Menurut dia, langkah ini bisa membantu mengikat partikel polusi di udara yang bisa digunakan untuk jangka pendek.
“Indeks pencemaran udara itu jadi tidak terlalu tinggi. Tapi itu adalah langkah kuratif, mengobati,” ujar Dedi saat dihubungi, Rabu (19/6).
Anggota Komisi A DPRD DKI Jakarta Dedi Supriadi. (dok.DDJP)
Upaya memulihkan kualitas udara dengan teknologi water mist dinilai jauh lebih baik daripada menyiramkan air ke jalanan.
Sebab, kabut air yang disemprotkan ke udara akan mengikat partikel polusi sehingga kualitas udara yang dihirup lebih bersih.
“Bisa menangkap partikel polusi lebih efektif sebelum dia sampai di lapisan udara paling bawah dan mencemari udara yang dihirup masyarakat,” kata Dedi.
Sebagai langkah kuratif, water mist memang cocok digunakan.
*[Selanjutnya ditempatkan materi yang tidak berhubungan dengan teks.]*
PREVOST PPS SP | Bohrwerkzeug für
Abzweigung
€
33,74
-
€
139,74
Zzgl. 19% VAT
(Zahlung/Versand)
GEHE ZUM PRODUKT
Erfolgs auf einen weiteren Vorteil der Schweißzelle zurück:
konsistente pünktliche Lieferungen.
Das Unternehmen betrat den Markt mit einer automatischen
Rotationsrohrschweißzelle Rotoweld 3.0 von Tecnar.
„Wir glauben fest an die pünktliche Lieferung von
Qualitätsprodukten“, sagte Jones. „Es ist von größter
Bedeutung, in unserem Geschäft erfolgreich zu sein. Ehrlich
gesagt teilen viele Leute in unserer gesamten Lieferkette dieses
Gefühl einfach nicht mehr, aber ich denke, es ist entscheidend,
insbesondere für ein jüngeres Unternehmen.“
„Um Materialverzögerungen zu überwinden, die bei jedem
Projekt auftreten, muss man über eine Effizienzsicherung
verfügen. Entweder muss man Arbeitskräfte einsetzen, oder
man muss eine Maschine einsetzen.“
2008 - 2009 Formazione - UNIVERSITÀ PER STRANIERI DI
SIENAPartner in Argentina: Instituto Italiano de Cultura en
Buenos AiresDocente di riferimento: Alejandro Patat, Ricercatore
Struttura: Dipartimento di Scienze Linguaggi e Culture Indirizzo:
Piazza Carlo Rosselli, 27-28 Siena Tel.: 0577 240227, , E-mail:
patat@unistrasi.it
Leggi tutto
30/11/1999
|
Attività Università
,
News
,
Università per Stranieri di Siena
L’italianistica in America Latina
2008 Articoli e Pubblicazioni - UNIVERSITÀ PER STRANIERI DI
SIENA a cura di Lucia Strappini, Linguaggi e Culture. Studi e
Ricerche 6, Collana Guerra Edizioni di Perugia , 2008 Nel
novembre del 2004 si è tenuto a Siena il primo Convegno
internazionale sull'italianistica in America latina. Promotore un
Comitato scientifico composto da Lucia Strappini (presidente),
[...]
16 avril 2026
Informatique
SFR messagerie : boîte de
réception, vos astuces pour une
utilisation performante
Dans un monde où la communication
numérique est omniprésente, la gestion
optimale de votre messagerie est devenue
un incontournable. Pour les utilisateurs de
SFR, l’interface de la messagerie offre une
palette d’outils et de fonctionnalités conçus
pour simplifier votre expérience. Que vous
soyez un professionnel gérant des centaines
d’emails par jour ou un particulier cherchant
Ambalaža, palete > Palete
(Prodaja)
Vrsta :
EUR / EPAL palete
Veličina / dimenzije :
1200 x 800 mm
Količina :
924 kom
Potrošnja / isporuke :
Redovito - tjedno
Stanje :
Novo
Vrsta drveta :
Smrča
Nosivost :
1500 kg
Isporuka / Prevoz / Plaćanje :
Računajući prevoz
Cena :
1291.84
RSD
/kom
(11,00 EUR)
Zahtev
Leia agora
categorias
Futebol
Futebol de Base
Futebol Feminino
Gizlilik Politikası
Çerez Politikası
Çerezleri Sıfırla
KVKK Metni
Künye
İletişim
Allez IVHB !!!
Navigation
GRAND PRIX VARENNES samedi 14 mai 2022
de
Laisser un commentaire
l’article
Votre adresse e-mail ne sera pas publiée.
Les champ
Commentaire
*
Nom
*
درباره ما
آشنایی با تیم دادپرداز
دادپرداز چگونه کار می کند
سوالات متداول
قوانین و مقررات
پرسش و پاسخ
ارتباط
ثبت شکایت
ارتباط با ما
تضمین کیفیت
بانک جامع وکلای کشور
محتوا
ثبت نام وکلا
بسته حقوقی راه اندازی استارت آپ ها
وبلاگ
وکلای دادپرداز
Sedangkan untuk jangka panjang, butuh solusi jitu.
Di sisi lain, Kepala Dinas Lingkungan Hidup DKI Jakarta Asep Kuswanto mengungkapkan, berdasarkan hasil analisis model Hybrid Single-Particle Lagrangian Integrated Trajectory (HYSPLIT) dari National Oceanic and Atmospheric Administration (NOAA) yang dilakukan oleh Tim Ahli IPB menunjukkan bahwa dalam dua hari terakhir angin dominan berasal dari arah Timur dan Timur Laut. Hal itu berdampak penurunan kualitas udara Jakarta.
Asep mengakui, perubahan perilaku masyarakat yang sudah beralih menggunakan transportasi publik, bersepeda, dan berjalan kaki juga dapat menyumbang perbaikan kualitas udara.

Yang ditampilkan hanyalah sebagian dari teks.